Lisa A. Poyneer; Bruce A. Macintosh

doi:10.1364/OE.14.007499

1. Introduction

One of the most active areas in astronomy in recent years has been the study of extrasolar planets. Since 1995 more than 160 planets have been discovered orbiting stars other than the sun [1]. The vast majority have been detected through measurements of the Doppler shift of the parent star caused by the gravitational influence of the planet and are found within five astronomical units of their parent star—different from the location of giant planets in our solar system.

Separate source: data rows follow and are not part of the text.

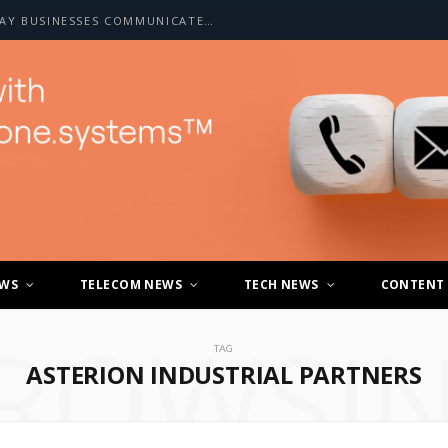
HOW A2P SMS IS CHANGING THE WAY BUSINESSES COMMUNICATE WITH CUSTOMERS
EWS
TELECOM NEWS
TECH NEWS
CONTENT
ROWSI
TAG
ASTERION INDUSTRIAL PARTNERS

A powerful complement to Doppler techniques would be the direct imaging detection of photons from the extrasolar planets themselves. Imaging detection is primarily sensitive to planets in wide orbits where scattered starlight is less of a problem. Imaging techniques require only a short period of time rather than a full orbit, and through photometry or spectroscopy can measure properties of the planet such as radius, temperature, and composition. Unfortunately such detection is extremely challenging. Jupiter, seen from outside our solar system, is 109 times fainter than the sun; a Jupiter analog in another solar system would be swamped by the light from its parent star, scattered by diffraction, optical imperfections, and atmospheric turbulence. At infrared wavelengths, younger and more massive planets will be brighter but still extremely challenging to detect with current telescopes and adaptive optics (AO) systems.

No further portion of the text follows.